French unemployment hits record high
The number of unemployed in France hit a record high in March, reaching 3,224 million, although the percentage has not yet overtaken 1997’s level. The 23rd successive monthly rise is a new blow to the Socialist government’s hope of turning the economy round.
Unemployment soared 36,900 in March, according to official figures, taking the total to 36,000 more than in 1997.
The grim statistics showed:
- The total number of people looking for full-time work, including those working only part-time, reached 4.74 million;
- Youth unemployment at 10.9 per cent;
- Over-50s unemployment at 17 per cent;
- Long-term unemployed at 1.89 million;
- Job offers at employment exchanges down 6.0 per cent.
But, although the labour ministry did not publish an unemployment rate for March, it was at 10.2 per cent at the end of 2012, below 1997’s 10.8 per cent since the workforce has grown by 2.7 million.
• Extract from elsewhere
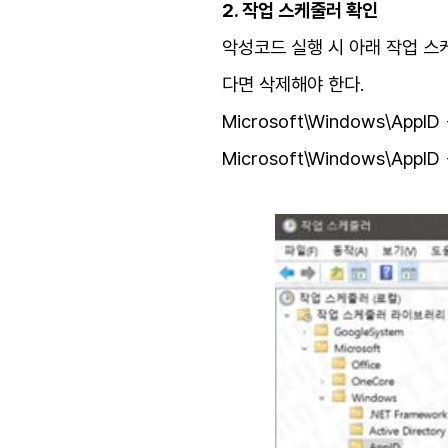
2. 작업 스케줄러 확인
악성코드 실행 시 아래 작업 스
다면 삭제해야 한다.
Microsoft\Windows\AppID 
Microsoft\Windows\AppID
Male unemployment is now higher than in 1997, at 52 per cent compared to 48 per cent, probably because of the decline in manufacturing jobs.
The government’s job-creation policies have so far failed to take off.
Only 20,000 contracts in one key scheme have been signed, boding ill for an end-of-year target of 100,000, while statistics institute Insee estimates that new tax breaks have saved about 15,000 jobs in the first quarter of 2013.
President François Hollande, currently chasing contracts for French industry in China, called on all his ministers to “engage in the battle for jobs”.
Unemployment in Greece and Spain is near 18 per cent and Italy's rate in 11.6 per cent, while Spain now has 6,202,700 jobless.
Germany's official unemployment rate is under 5.0 per cent.